## [Provided records]

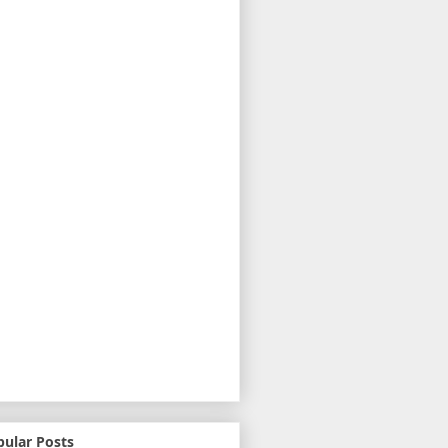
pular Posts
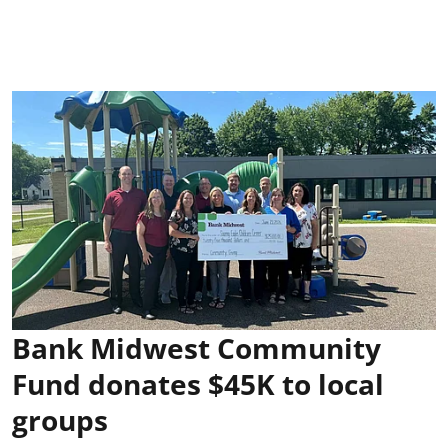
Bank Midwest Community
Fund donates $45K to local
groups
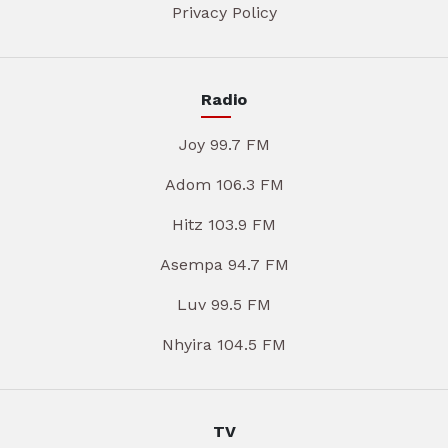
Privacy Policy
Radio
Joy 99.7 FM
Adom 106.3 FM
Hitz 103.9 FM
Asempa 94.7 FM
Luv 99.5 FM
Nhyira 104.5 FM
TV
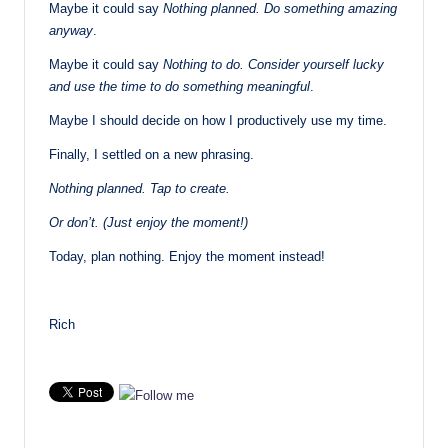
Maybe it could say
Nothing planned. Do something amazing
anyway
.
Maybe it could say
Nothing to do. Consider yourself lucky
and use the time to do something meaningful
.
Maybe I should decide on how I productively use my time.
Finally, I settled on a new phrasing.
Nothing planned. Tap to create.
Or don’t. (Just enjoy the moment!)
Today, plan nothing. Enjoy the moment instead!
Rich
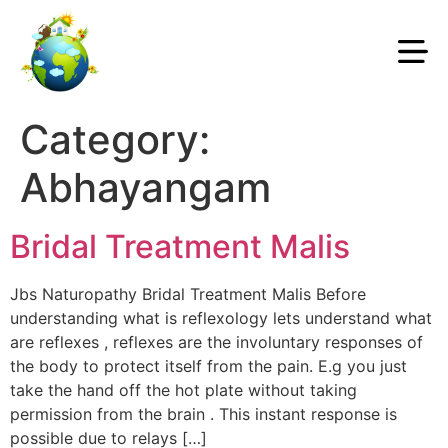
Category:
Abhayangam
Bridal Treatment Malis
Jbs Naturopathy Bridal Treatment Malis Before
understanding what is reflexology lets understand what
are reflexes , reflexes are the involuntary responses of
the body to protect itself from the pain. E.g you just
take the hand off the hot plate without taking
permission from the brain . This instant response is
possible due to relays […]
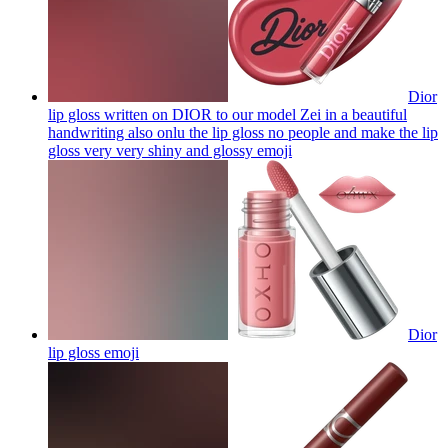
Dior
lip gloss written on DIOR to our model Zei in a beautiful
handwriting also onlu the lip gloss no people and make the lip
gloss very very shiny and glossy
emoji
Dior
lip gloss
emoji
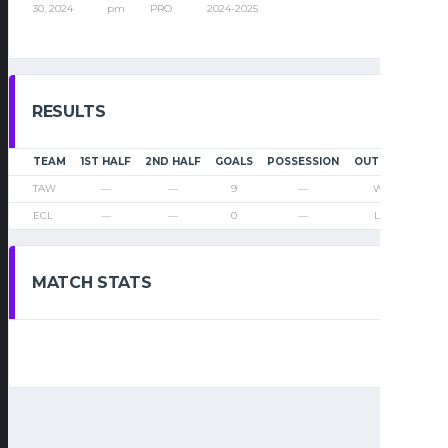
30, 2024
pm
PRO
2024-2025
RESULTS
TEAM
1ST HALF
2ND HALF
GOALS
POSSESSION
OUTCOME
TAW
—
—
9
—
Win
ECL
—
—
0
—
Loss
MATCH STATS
---
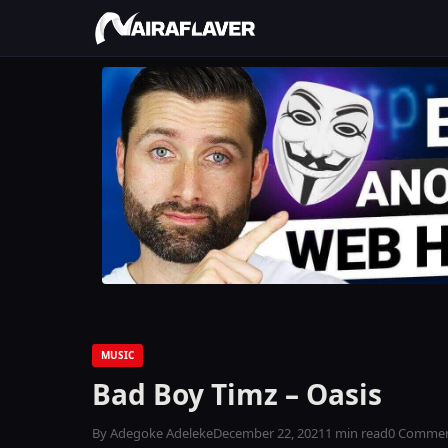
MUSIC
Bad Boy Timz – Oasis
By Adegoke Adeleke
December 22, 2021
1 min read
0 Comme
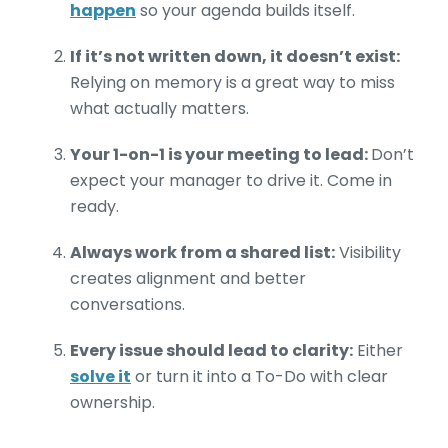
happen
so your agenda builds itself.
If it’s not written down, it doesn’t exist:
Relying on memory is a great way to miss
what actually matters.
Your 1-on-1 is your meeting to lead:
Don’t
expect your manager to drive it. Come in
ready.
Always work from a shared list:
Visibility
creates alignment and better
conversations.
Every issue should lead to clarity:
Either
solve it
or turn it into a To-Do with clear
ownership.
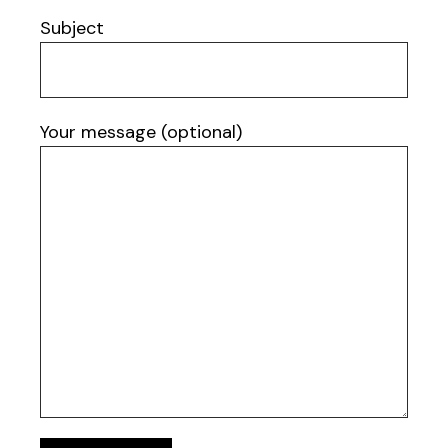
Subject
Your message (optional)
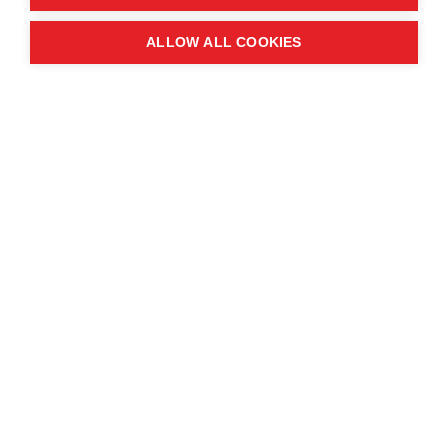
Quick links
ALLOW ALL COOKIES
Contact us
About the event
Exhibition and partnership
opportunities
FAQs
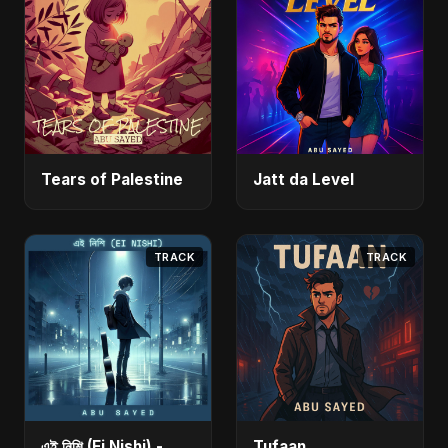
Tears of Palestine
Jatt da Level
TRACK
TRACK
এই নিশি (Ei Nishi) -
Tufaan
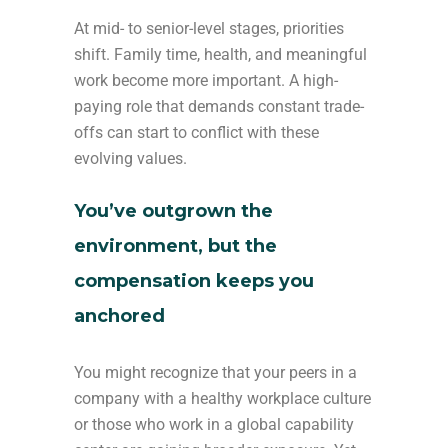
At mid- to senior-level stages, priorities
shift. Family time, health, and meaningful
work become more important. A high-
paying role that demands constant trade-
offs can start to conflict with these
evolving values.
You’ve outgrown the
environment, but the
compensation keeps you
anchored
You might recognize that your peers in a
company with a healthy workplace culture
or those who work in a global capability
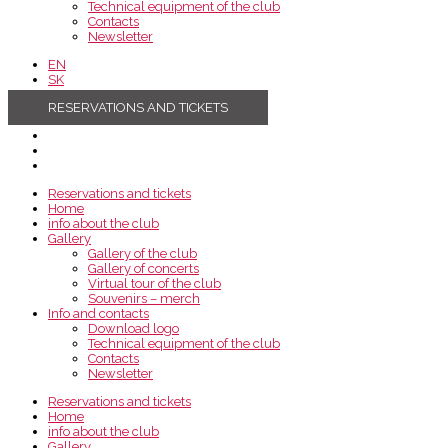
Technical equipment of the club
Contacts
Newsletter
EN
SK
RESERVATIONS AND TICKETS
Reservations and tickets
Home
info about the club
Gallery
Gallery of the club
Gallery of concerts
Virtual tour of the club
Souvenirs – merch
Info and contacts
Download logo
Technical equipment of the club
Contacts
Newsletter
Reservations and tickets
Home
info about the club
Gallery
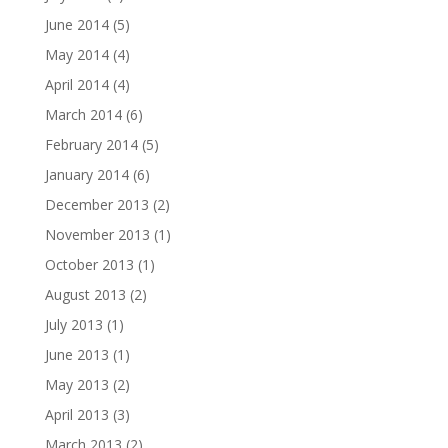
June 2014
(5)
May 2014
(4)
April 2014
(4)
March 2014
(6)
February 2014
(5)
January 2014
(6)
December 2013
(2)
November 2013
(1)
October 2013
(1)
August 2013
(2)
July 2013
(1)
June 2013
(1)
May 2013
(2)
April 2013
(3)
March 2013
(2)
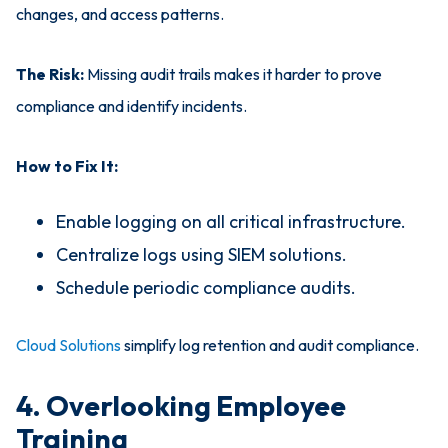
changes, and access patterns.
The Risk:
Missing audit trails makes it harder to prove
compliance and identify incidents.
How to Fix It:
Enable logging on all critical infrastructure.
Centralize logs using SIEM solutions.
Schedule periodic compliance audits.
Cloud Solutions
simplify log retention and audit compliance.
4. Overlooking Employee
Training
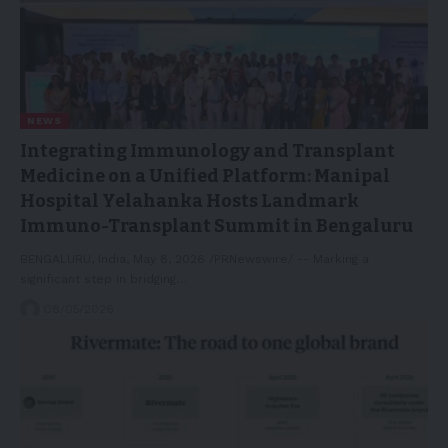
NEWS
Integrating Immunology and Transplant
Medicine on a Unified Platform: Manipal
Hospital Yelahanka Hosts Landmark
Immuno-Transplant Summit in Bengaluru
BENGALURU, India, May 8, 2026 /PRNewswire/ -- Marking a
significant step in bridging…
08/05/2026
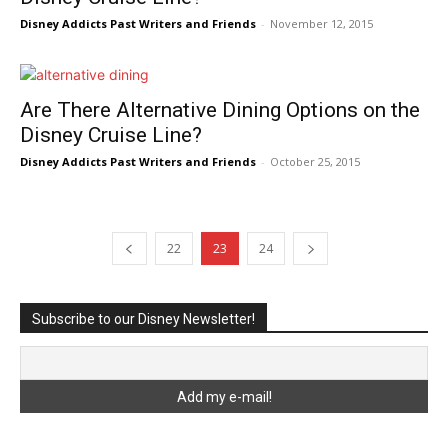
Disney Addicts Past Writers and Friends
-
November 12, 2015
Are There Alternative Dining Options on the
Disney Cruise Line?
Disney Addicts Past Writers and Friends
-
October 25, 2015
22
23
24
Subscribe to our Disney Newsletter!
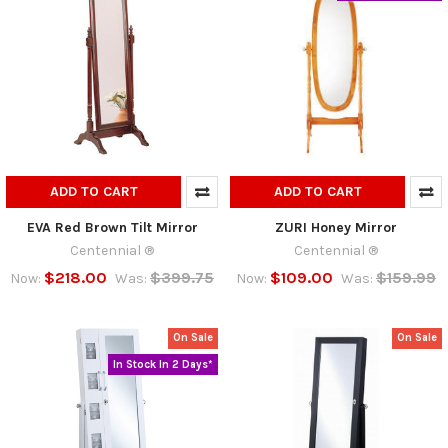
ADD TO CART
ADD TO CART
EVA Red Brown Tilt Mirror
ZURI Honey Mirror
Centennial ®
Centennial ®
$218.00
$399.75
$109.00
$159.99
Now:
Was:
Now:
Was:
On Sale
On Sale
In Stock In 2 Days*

## [About this exercise]
Each line in the listing above that includes "meaningful" is to be copied.

## [Task solution]
and use the time to do something meaningful
shift. Family time, health, and meaningful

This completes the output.